Ледащий (СИ) - Дроздов Анатолий Федорович. Страница 22
— Неужели? — фон Лееб засопел. Унтерменш пытался оправдаться, перекладывая провал на немцев. Сволочь! — Я напомню, что оперативное сопровождение диверсии обеспечивали ваши люди. Что мне обещали? Группу гауптмана фон дер Ляйнена встретят неумелые и плохо вооруженные ополченцы. Мол, моим штурмовикам они лишь на зубок — так кажется говорят варяги. Но в итоге в бой с германскими солдатами вступили первоклассные бойцы под командованием волхва. Вы слышали, маршал, волхва! Моих людей убили зачарованным оружием. Вы следите за новостями нашего противника? Там об этом рассказали с упоением. Показали уничтоженных солдат, бронемашину, взяли интервью у волхва.
— Мы не знали о его существовании. Сведений не поступало.
— Что блестяще говорит об уровне разведки Славии. И еще о вашей контрразведке. Я ничуть не сомневаюсь, что в Царицино были осведомлены, кто, зачем, с какой задачей направляется к их городу. Потому и бросили навстречу группе лучшее подразделение и волхва. В усиление придали вертолет. У бедняги фон дер Ляйнена не имелось шансов.
— Виноват, герр генерал! — поспешил командующий. — Проведу расследование, виновных накажу.

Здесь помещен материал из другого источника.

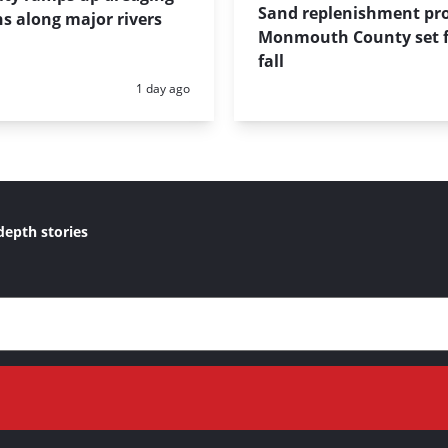
Sand replenishment pro
s along major rivers
Monmouth County set f
fall
Posted:
1 day ago
depth stories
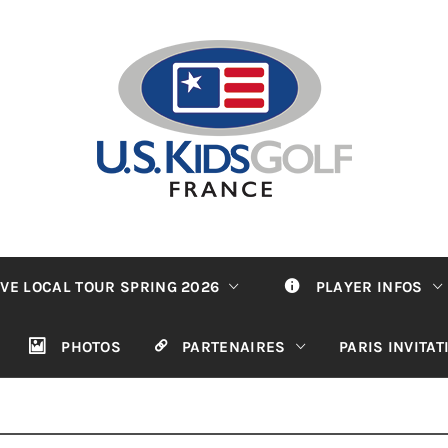
VE LOCAL TOUR SPRING 2026
PLAYER INFOS
PHOTOS
PARTENAIRES
PARIS INVITA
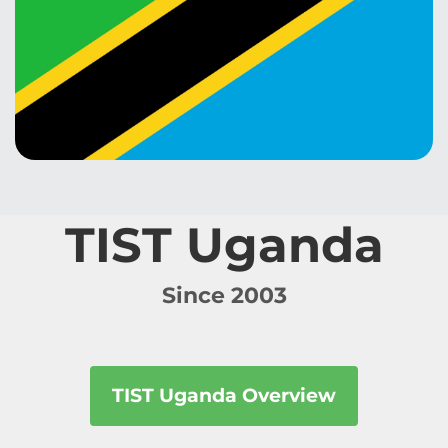
TIST Uganda
Since 2003
TIST Uganda Overview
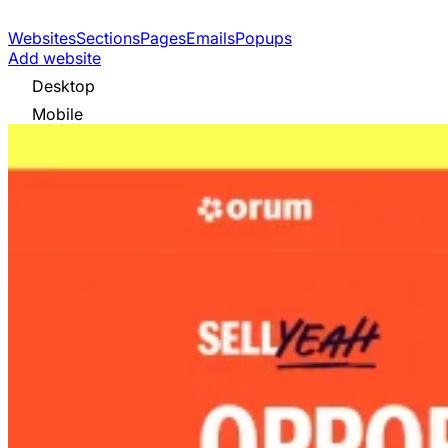
Websites
Sections
Pages
Emails
Popups
Add website
Desktop
Mobile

— Разумеется, накажете, — кивнул фон Лееб. — Но теперь вопрос к вам лично. Почему после провала миссии с диверсией вы начали наступление, хотя я рекомендовал вам этого не делать. Неужели было не понятно, что мятежники вас ждут? Что они подготовлены? Ведь так и получилось. Батальоны угодили в огневой мешок. Целый день их беспощадно избивали артиллерией и авиацией, не давая отойти, а не то, чтобы прорваться. Две бригады понесли ужасные потери, в них осталось от силы пара тысяч человек, да и то из подразделений обеспечения. Основная часть бойцов потеряна. Мы учили их почти что год, снабдили оружием и техникой. Десятки миллионов экю буквально растворились в воздухе. Что вы на это скажете?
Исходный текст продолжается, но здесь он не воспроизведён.